Harvard Business Review Cover Story: Why Diversity Programs Fail -- And What Works Better
Frank Dobbin received his B.A. from Oberlin College in 1980 and his Ph.D. from Stanford University in 1987. Dobbin studies organizations, inequality, economic behavior, and public policy. His Inventing Equal Opportunity (Princeton 2009) shows how corporate personnel managers defined what it meant to discriminate. With Alexandra Kalev, he is developing an evidence-based approach to diversity management. Innovations that make managers part of the solution, such as mentoring programs, diversity taskforces, and special recruitment programs, have helped to promote diversity in firms, while programs signaling that managers are part of the problem, such as diversity training and diversity performance evaluations, have not. These findings have been covered by The New York Times, The Washington Post, The Boston Globe, Le Monde, CNN, National Public Radio, Fast Company, and Slate.
Professor Dobbin's work in economic sociology generally is both historical and contemporary. His Forging Industrial Policy: United States, Britain, and France in the Railway Age (Cambridge 1994), traces nations' modern industrial strategies to early differences in their political systems. The New Economic Sociology: A Reader (Princeton 2004) assembles classics in economic sociology. The Sociology of the Economy (Russell Sage 2004) compiles research in economic sociology from leading scholars. The Global Diffusion of Markets and Democracy (Cambridge 2008) explores the rise of neoliberal policies in the post-war period.

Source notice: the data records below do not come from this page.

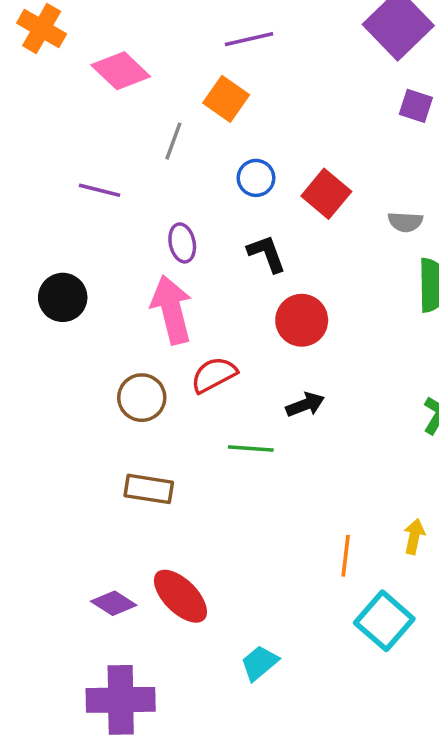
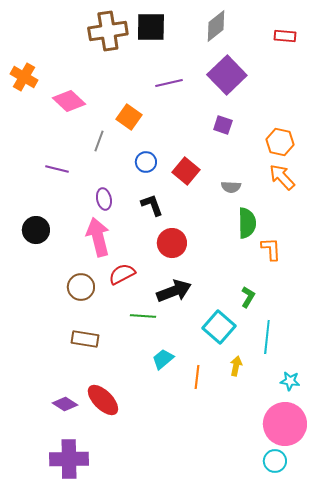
purple line: (249, 39) -> (169, 83), moved
purple square: (416, 106) -> (223, 125), moved
black arrow: (305, 405) -> (174, 291), size x1.6
cyan square: (384, 621) -> (219, 327), moved
cyan trapezoid: (260, 663) -> (163, 359), moved

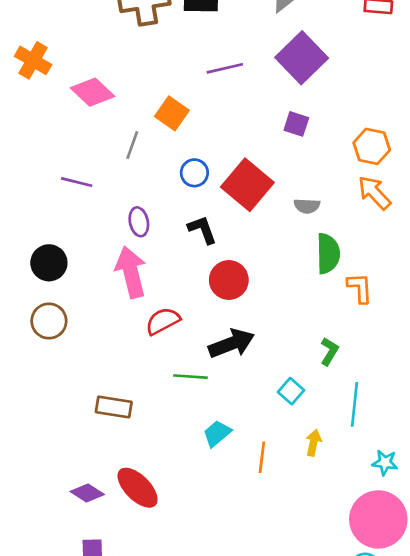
red square: (186, 171) -> (247, 185), size x1.4
brown circle: (81, 287) -> (49, 321), moved
cyan square: (219, 327) -> (291, 391), size x0.6

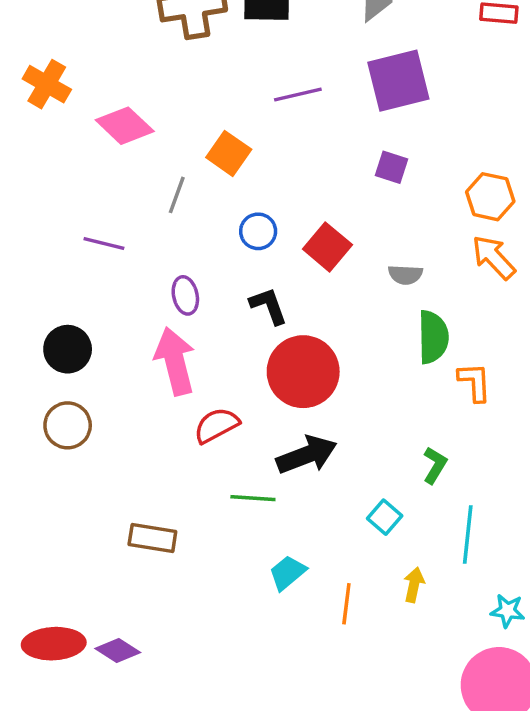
purple square: (302, 58) -> (398, 81), turned 30
red square: (247, 185) -> (327, 247), size x0.7
red circle: (229, 280) -> (303, 372), size x1.4
red ellipse: (138, 488) -> (54, 644), moved, turned -48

Stanford's Organization Theory Renaissance, 1970-2000 (Emerald 2010) is a modern-day Rashomon about the revival of organizational studies in Palo Alto after 1970.
Professor Dobbin is chair of the joint Arts & Sciences/Harvard Business School Organizational Behavior Ph.D. Program, director of the SCANCOR/Weatherhead Initiative in International Organizational Studies, and Co-Coordinator of the MIT-Harvard Economic Sociology Seminar.